Let $G$ be a group that acts transitive on $X$. Show that if $N$ is a normal subgroup in $G$ and for a $x\in X$ holds $N\subseteq G_x$. Then lies $N$ in the kernel of the group action.
[This is one part of a task in a textbook, so that $G$ acts transitive might not be needed.]
My proof goes like this:
A group action $G\times X\to X$ can be translated into a group homomorphism $\varphi: G\to\operatorname{Sym}(X), g\mapsto \tau_g$ (left translation, so $\tau_g(x)=gx$).

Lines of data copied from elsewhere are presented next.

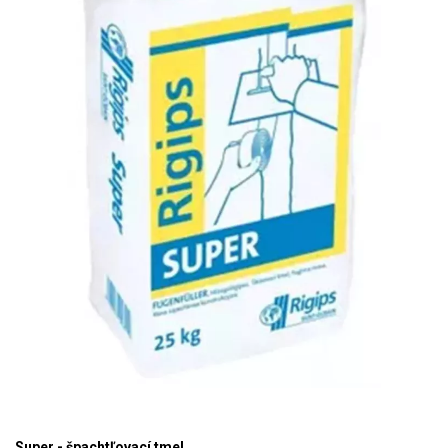
Super - špachtľovací tmel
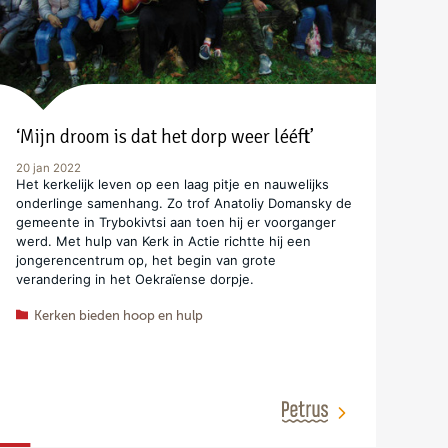
‘Mijn droom is dat het dorp weer lééft’
20 jan 2022
Het kerkelijk leven op een laag pitje en nauwelijks
onderlinge samenhang. Zo trof Anatoliy Domansky de
gemeente in Trybokivtsi aan toen hij er voorganger
werd. Met hulp van Kerk in Actie richtte hij een
jongerencentrum op, het begin van grote
verandering in het Oekraïense dorpje.
Kerken bieden hoop en hulp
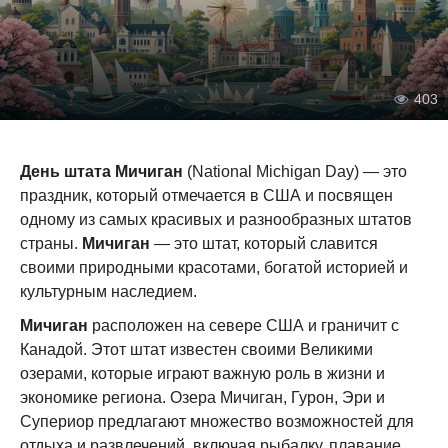
403
День штата Мичиган
(National Michigan Day) — это
праздник, который отмечается в США и посвящен
одному из самых красивых и разнообразных штатов
страны.
Мичиган
— это штат, который славится
своими природными красотами, богатой историей и
культурным наследием.
Мичиган
расположен на севере США и граничит с
Канадой. Этот штат известен своими Великими
озерами, которые играют важную роль в жизни и
экономике региона. Озера Мичиган, Гурон, Эри и
Супериор предлагают множество возможностей для
отдыха и развлечений, включая рыбалку, плавание,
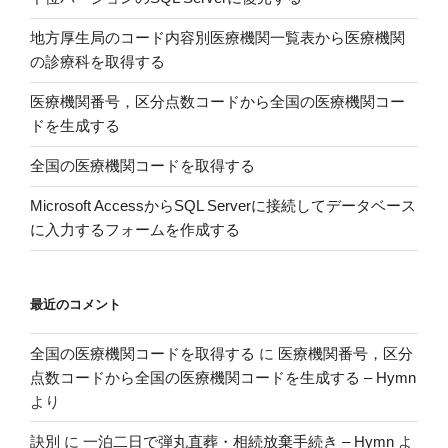
な
行
か
地方厚生局のコード内容別医療機関一覧表から医療機関
政
っ
の診療科を取得する
区
た
域
話”
医療機関番号，区分点数コードから全国の医療機関コー
デ
の
ドを生成する
ー
全国の医療機関コードを取得する
タ
を
Microsoft AccessからSQL Serverに接続してデータベース
ア
に入力するフォームを作成する
ッ
プ
ロ
最近のコメント
ー
ド
全国の医療機関コードを取得する
に
医療機関番号，区分
す
点数コードから全国の医療機関コードを生成する – Hymn
る”
より
の
訣別
に
一泊二日で弾丸直葬・相続放棄手続き – Hymn
よ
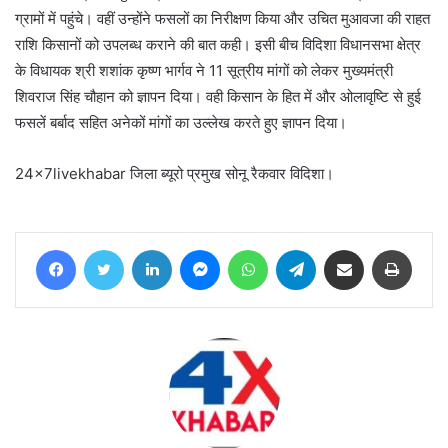
ग्रामों में पहुंचे। वहीं उन्होंने फसलों का निरीक्षण किया और उचित मुआवजा की राहत
राशि किसानों को उपलब्ध कराने की बात कही। इसी बीच विदिशा विधानसभा क्षेत्र
के विधायक श्री शशांक कृष्ण भार्गव ने 11 सूत्रीय मांगों को लेकर मुख्यमंत्री
शिवराज सिंह चौहान को ज्ञापन दिया। वही किसान के हित में और ओलावृष्टि से हुई
फसलें बर्बाद सहित अनेकों मांगों का उल्लेख करते हुए ज्ञापन दिया।
24x7livekhabar जिला ब्यूरो प्रमुख सोनू रैकवार विदिशा।
Facebook
Twitter
LinkedIn
Messenger
WhatsApp
Telegram
Share via Email
Print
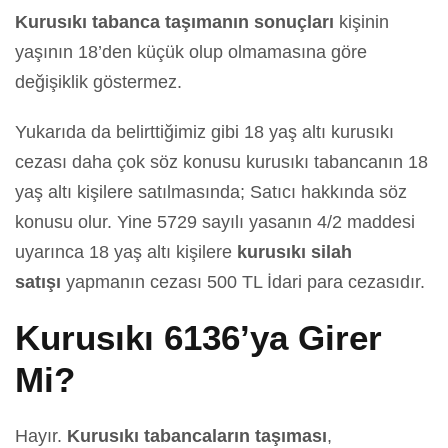
Kurusıkı tabanca taşımanın sonuçları
kişinin
yaşının 18’den küçük olup olmamasına göre
değişiklik göstermez.
Yukarıda da belirttiğimiz gibi 18 yaş altı kurusıkı
cezası daha çok söz konusu kurusıkı tabancanın 18
yaş altı kişilere satılmasında; Satıcı hakkında söz
konusu olur. Yine 5729 sayılı yasanın 4/2 maddesi
uyarınca 18 yaş altı kişilere
kurusıkı silah
satışı
yapmanın cezası 500 TL İdari para cezasıdır.
Kurusıkı 6136’ya Girer
Mi?
Hayır.
Kurusıkı tabancaların taşıması
,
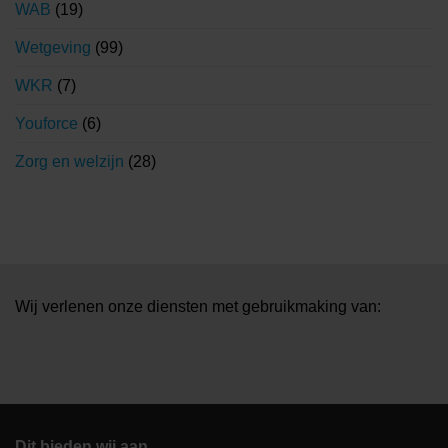
WAB
(19)
Wetgeving
(99)
WKR
(7)
Youforce
(6)
Zorg en welzijn
(28)
Wij verlenen onze diensten met gebruikmaking van:
Dit bieden wij aan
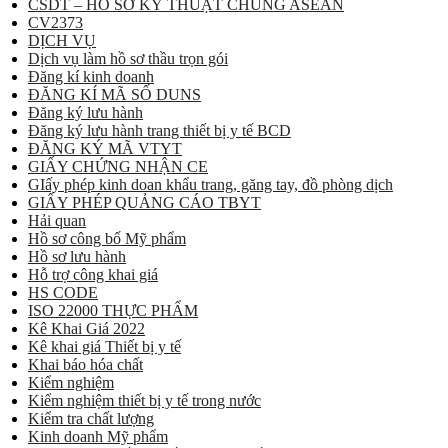
CSDT – HỒ SƠ KỸ THUẬT CHUNG ASEAN
CV2373
DỊCH VỤ
Dịch vụ làm hồ sơ thầu trọn gói
Đăng kí kinh doanh
ĐĂNG KÍ MÃ SỐ DUNS
Đăng ký lưu hành
Đăng ký lưu hành trang thiết bị y tế BCD
ĐĂNG KÝ MÃ VTYT
GIẤY CHỨNG NHẬN CE
GIấy phép kinh doan khẩu trang, găng tay, đồ phòng dịch
GIẤY PHÉP QUẢNG CÁO TBYT
Hải quan
Hồ sơ công bố Mỹ phẩm
Hồ sơ lưu hành
Hỗ trợ công khai giá
HS CODE
ISO 22000 THỰC PHẨM
Kê Khai Giá 2022
Kê khai giá Thiết bị y tế
Khai báo hóa chất
Kiểm nghiệm
Kiểm nghiệm thiết bị y tế trong nước
Kiểm tra chất lượng
Kinh doanh Mỹ phẩm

We want to show $N\subseteq\ker\varphi=\{g\in G: \tau_g(x)=x\quad\text{for every}\,\,x\in X\}=\{g\in G: gx=x\quad\text{for every}\,\, x\in X\}$. Here I am unsure if it is actually correct to add 'for every $x$ in $X$". I thought so, because $g\in\ker\varphi$ if $\tau_g$ is the identity. So it has to hold $gx=x$ for every $x\in X$.
We have that for some $y\in X$ it is $N\subseteq G_y$.
Let $n\in N$. Since $n\in G_y$ we have $ny=y$. Also $G$ acts transitive. So $Gx=\{gx: x\in X\}=X$. Which means for every $x\in X$ we have a $g_x\in G$ with $g_xx=x$.
A proof of the statment should now go something like this:
$nx=ng_xx\stackrel{\text{N normal}}{=}g_xnx\stackrel{?}{=}g_xx=x$
Where I do not know how to justify this last equality from the assumption (if possible) or neither do I know if I really need that $G$ acts transitive here.
Do you mind checking on my thoughts, and correct them if necessary?
Thanks in advance.
Best Answer
Transitivity is crucial here. For example, consider action of $G$ on $G\cup\{p\}$ which is the translation on $G$ but fixes $p$. Then $G_p=G$ contains all its normal subgroup,s but obviously a nontrivial normal subgroup cannot fix anything else.
I'll leave you to prove $G_{gx}=gG_xg^{-1}$. Then $N=gNg^{-1}\subseteq G_{gx}$ for all $g\in G$, so $N\subseteq\bigcap_{g\in G}G_{gx}=\ker(G\to S_X)$ by transitivity.